Mucking Around Mario Batali's Eataly

After getting a pretty sweet tour of midtown in my uncle's roaster, hunger once again took over and we looked for the nearest place to eat before the rest of the dinner crowd came in. Being near the very first Shake Shack and the Flatiron building, Uncle Nelson suggested we hit up Eataly, the largest artisanal Italian food and wine marketplace in the world, which also just happen to have restaurants conveniently located inside the huge space.

This multi-million dollar project was dreamed up by culinary American-Italian bigwigs Mario Batali, Joe Bastianich, Lidia Matticchio Bastianich and Eataly founder Oscar Farinetti.

I had been there once in February, also with my uncle, but only in passing, since the place was packed to the rafters with hungry New Yorkers and tourists escaping the cold winter air and wanting for a good Italian meal. We ended up at the Shake Shack, warming our fingers by the lamp heaters, while waiting for our Shack Stack. But that's a totally different story.

Getting there at around six-ish meant that we had a good chance of finding ourselves a table somewhere, and as luck would have it, we ended up at La Piazza, at the very heart of Eataly. It's standing room only at the tasting piazza, with marble tabletops to give off the feeling that you were eating somewhere in Venice.

Our server was incredibly helpful, as I had gotten a bit lost with all the apertivos to choose from. Uncle Nelson ending up doing most of the ordering, my only contribution to the meal was requesting for Riesling.

We started with The Classic ($11) - traditional mozzarella di bufala with basil and extra virgin olive oil. The mozzarella is made fresh every day, with heft and pliability, with the basil giving it a nice bite and a bit of spice. There were bread bins all around the piazza, so customers could grab a parcel to bring it back to their table and enjoy with their apertivo.

Our server cam back with our Grande Piatto Misto Di Salumi & Formaggi ($22) - an assortment of the best cheese and salumi in Italy.
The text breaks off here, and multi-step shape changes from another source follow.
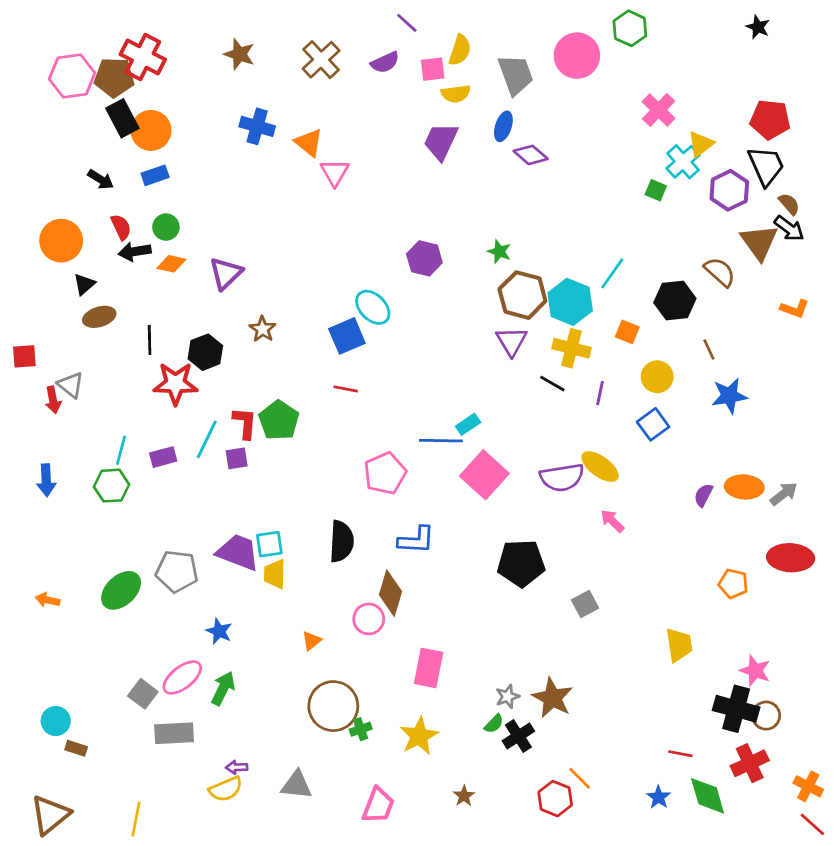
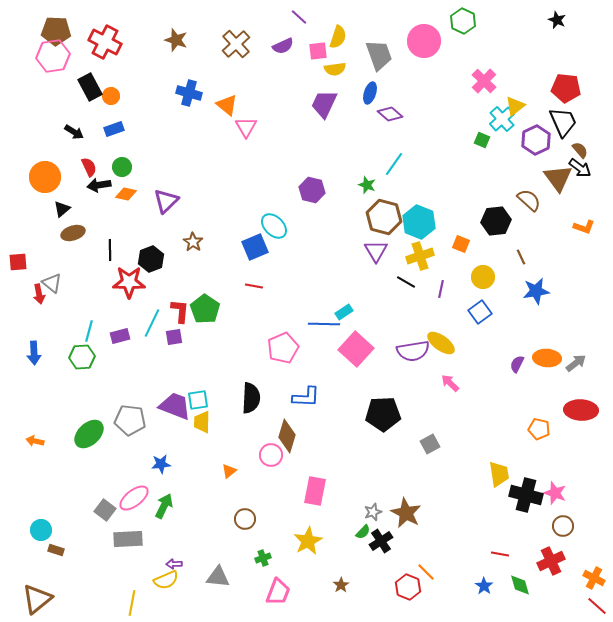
brown pentagon: (114, 77) -> (56, 31), moved
orange circle: (151, 130) -> (111, 96), size x0.6
cyan line: (612, 273) -> (394, 164), moved
yellow cross: (571, 348) -> (420, 256), turned -32
blue star: (219, 631) -> (161, 464), turned -30
brown circle: (333, 706) -> (245, 519), size x0.6
black cross: (736, 709) -> (526, 495), moved
green cross: (361, 729) -> (263, 558), moved
green diamond: (708, 796) -> (520, 585), size x0.7
yellow line: (136, 819) -> (132, 603), moved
What a feast for the senses! There were at least three different kinds of prosciutto, mortadella, another cured ham and salami, as well as creamy blue cheese, parmigiana, ricotta, Taleggio and a couple more that were really good. I loved mixing and matching the salumi and formaggi with the figs and orange rinds that were drizzled with honey - it helped offset the sharpness of the cheese.

After being happily stuffed with formaggi and salumi, we walked around the 50,000-square-foot space,  admiring how Eataly was put together, and all the thought that went into it's construction. You can buy everything from books on Italian cooking, to fresh rustic bread, fresh pasta, Italian cured meat, fresh mozzarella, olive oil, salumi, and good ol' Italian wine.
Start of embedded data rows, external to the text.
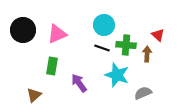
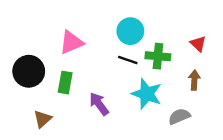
black circle: (23, 30) -> (29, 71), moved
brown arrow: (147, 54) -> (194, 80), moved

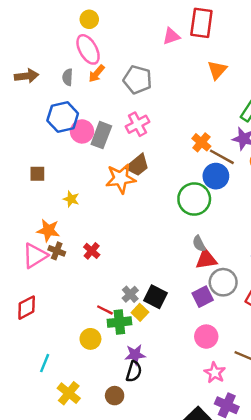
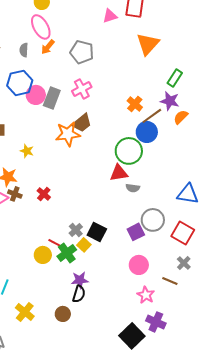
orange triangle: (217, 70) -> (148, 44), size x1.4
brown line: (222, 157) -> (152, 116), turned -65
gray semicircle: (199, 244) -> (133, 188), turned -56
red triangle: (206, 259) -> (119, 173), moved
green cross: (119, 322) -> (67, 253), turned -30
yellow circle: (90, 339) -> (43, 255), moved

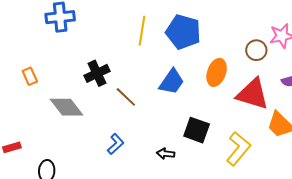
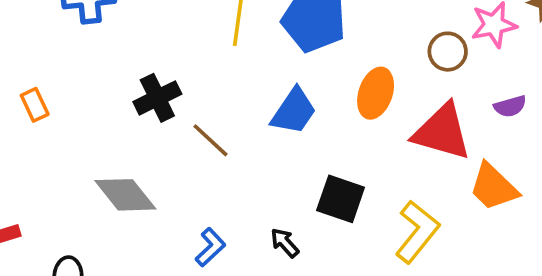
gray diamond: (67, 107) -> (125, 195), moved
blue L-shape: (116, 144) -> (210, 247), moved
black arrow: (166, 154) -> (285, 243), turned 42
The sprawling marketplace has six restaurants, which are almost always full, with a wait time of 45 minutes to and hour before being seated. There is Manzo Ristorante, their steakhouse; La Piazza, the tasting or apertivo restaurant; Il Pesce, the resident seafood restaurant what specializes in fresh fish, a daily selection of oysters, and some slammin' fresh crudo; La Verdure, that serves fresh, seasonal ingredients, obviously all vegetarian; La Pizza & La Pasta, where you can have Neapolitan pies baked in sparkly gold-tiled ovens, which were made by actual Neapolitans; and Birreria, the beer garden up on Eataly's roof.

Two of Uncle Nelson's Chilean friends were in town as well, so we passed the time at Lavazza with another round of cappuccinos while waiting for them. After an interesting conversation about spiritual evolution and the books of Don Miguel Ruiz, I was introduced to a very energetic Raimundo and his laid-back business partner, Atilio, both of them architects who had partnered up and started their own practice. After a bit of chit-chat, we then head for the rooftop where Birreria is.

Birerria is more like a rooftop Italian beer garden and microbrewery with the best skyline views! It offers the highest quality beer, or so I'm told, as well as most of the dishes that are served downstairs at Eataly. I'd definitely want to be mucking around Eataly again soon, as well as try out the other mini restaurants that seem almost impossible to get into without waiting for at least 45 minutes. How cray cray is that?